A partir desses dois princípios, segue-se o resto:

1. Deus sempre age com a marca da perfeição ou sabedoria;
2. Nem toda coisa possível alcança a existência.

A essas pode-se acrescentar:

3. Em toda proposição universal afirmativa verdadeira o predicado está no sujeito, isto é, há uma conexão entre predicado e sujeito.

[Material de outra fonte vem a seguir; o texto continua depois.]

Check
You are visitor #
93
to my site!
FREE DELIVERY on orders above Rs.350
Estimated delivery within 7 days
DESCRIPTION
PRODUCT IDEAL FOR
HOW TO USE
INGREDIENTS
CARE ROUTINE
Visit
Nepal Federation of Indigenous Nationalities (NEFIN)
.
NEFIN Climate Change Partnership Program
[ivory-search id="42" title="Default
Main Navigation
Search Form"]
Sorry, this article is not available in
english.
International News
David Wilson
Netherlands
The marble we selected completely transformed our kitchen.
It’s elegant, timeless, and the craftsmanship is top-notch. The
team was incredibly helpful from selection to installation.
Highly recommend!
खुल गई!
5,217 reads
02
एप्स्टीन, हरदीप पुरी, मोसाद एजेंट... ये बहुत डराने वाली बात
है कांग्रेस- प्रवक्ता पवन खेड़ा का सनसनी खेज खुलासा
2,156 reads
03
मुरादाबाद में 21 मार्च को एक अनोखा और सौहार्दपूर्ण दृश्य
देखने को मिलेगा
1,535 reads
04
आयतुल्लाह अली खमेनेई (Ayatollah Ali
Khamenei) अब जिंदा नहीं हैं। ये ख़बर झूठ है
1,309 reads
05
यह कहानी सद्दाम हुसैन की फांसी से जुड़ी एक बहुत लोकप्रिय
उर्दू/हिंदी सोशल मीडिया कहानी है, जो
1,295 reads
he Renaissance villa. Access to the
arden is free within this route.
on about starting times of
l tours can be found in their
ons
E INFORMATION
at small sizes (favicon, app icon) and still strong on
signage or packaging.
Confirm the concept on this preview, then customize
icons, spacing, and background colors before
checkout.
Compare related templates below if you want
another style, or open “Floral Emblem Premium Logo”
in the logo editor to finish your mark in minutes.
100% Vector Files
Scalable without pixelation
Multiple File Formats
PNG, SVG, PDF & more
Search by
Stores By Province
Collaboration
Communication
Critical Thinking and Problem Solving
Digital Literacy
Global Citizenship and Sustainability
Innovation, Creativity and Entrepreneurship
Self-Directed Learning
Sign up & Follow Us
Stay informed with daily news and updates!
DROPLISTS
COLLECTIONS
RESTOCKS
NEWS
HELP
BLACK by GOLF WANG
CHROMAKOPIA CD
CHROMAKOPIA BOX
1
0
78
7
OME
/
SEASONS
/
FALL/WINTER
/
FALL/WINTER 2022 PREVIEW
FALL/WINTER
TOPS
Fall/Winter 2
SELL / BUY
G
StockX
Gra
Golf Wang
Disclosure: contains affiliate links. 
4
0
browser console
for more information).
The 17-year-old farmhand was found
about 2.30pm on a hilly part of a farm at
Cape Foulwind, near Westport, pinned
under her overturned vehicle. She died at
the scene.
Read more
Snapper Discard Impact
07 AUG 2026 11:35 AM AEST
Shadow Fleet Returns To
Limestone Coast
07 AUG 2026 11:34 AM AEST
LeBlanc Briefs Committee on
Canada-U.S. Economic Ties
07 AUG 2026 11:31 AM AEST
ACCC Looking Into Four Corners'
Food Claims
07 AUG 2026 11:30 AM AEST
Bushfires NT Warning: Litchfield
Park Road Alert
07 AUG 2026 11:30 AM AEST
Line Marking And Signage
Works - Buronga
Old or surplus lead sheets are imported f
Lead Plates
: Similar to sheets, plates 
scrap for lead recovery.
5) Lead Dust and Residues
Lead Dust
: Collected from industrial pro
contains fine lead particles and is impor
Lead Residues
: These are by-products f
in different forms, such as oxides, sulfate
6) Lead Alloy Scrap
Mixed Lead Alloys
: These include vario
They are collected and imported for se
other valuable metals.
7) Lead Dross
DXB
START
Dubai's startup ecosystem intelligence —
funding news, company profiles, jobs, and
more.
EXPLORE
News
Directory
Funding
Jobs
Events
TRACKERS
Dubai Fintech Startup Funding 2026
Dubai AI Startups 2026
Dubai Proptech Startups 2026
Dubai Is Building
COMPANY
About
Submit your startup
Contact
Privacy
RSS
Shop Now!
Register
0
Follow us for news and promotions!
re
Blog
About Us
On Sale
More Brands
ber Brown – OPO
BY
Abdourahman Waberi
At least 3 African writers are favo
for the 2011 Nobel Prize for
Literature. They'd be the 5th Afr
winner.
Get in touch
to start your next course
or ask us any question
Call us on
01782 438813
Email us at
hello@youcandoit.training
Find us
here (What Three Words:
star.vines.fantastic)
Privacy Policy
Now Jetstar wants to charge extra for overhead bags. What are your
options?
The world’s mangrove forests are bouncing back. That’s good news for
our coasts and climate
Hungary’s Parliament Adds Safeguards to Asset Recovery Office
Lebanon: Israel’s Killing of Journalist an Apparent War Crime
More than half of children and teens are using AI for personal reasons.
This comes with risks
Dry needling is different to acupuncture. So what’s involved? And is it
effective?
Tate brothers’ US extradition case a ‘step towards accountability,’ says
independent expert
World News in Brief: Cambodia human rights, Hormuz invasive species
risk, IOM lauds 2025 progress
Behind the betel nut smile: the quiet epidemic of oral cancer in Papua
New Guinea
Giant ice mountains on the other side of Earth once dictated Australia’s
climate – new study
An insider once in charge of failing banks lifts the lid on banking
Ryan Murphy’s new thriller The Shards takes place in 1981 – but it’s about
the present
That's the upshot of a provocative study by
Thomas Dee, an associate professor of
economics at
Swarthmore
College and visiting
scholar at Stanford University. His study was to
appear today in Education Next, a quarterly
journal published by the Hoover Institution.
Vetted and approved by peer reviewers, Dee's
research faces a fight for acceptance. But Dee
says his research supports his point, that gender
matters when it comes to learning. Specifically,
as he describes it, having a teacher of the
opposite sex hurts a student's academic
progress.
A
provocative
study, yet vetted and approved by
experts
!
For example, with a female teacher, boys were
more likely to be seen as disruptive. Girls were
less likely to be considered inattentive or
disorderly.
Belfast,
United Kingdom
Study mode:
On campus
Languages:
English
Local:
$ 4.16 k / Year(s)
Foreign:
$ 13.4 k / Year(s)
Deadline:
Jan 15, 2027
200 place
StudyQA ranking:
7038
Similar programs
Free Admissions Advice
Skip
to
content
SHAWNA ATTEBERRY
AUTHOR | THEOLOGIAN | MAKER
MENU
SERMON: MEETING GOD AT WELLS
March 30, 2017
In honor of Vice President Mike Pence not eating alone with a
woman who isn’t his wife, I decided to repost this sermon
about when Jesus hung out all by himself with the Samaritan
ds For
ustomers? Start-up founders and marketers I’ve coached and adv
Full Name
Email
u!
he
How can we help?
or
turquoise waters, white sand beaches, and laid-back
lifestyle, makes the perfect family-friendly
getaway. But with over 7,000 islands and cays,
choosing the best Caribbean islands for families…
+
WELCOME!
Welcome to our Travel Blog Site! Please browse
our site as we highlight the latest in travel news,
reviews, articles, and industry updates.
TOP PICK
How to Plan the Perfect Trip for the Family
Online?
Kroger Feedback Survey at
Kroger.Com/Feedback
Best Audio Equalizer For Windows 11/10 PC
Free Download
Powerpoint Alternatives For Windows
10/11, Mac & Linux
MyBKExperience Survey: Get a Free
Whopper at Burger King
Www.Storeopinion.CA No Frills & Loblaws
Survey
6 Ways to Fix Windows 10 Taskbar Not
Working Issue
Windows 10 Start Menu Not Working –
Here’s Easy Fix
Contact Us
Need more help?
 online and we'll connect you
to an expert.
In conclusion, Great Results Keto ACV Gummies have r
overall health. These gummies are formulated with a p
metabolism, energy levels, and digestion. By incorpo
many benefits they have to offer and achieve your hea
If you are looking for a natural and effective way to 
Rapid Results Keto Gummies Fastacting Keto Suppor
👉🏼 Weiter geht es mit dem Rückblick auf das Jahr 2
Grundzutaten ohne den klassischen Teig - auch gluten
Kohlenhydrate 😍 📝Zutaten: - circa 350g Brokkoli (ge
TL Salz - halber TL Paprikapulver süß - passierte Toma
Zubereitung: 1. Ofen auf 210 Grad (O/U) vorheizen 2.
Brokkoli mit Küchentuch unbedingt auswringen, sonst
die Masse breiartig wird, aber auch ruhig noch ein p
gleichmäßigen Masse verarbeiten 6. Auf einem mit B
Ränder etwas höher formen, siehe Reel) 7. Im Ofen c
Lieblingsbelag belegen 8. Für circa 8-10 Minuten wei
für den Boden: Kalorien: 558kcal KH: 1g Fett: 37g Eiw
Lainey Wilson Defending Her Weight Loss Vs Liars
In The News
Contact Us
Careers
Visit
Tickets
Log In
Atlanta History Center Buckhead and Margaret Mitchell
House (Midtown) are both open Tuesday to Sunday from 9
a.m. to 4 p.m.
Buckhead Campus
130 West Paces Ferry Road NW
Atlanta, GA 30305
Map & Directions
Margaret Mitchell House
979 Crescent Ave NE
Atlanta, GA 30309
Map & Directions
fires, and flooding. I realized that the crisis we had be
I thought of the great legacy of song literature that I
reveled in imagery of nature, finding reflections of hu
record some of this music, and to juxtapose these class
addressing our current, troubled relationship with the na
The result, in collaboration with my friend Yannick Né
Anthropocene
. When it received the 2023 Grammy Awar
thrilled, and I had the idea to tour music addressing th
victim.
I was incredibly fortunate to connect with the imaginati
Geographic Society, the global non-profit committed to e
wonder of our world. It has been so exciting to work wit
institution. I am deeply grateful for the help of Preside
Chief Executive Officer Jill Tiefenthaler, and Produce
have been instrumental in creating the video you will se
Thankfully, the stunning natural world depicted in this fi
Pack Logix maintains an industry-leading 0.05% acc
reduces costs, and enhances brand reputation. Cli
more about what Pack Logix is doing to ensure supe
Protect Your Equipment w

Assumindo-se que a proposição: “A proposição que possui a maior razão para existir [isto é, ser verdadeira] existe [isto é, é verdadeira]” é necessária, devemos examinar se ela, então, segue aquela proposição que possui a maior razão para existir [isto é, ser verdadeira] é necessária. Mas, é injustificável negar a conseqüência. Pois, se por definição, uma proposição necessária é aquela cuja verdade pode ser demonstrada com rigor geométrico, então, de fato, pode ocorrer desta proposição ser demonstrável: “toda verdade e apenas uma verdade possui maior razão” ou seja: “Deus sempre age com a maior sabedoria”. Mas, disto não se pode demonstrar a proposição: “a proposição contingente A possui maior razão [de ser verdadeira]” ou “a proposição contingente A está em conformidade com a sabedoria divina”. E, portanto, não se segue que a proposição contingente A seja necessária. Então, embora se possa admitir que é necessário para Deus escolher o melhor, ou que o melhor é necessário, disto não se infere que aquilo que é escolhido é necessário, desde que não há demonstração que seja o melhor. E, aqui, a distinção entre necessidade da conseqüência [necessitas consequentiae] e necessidade do conseqüente [necessitas consequentis] é de algum modo relevante; ao final, a proposição em questão é uma necessidade da conseqüência, não do conseqüente, pois é necessária uma vez que admitamos a hipótese de que a entendamos como sendo a melhor, assumindo que o melhor é necessariamente escolhido.

Parece mais seguro atribuir a Deus o modo mais perfeito possível de realizar as coisas. Nas criaturas não se pode estar tão certo de que agirão de acordo com até mesmo a mais óbvia razão; com respeito às criaturas essa proposição não pode ser demonstrada.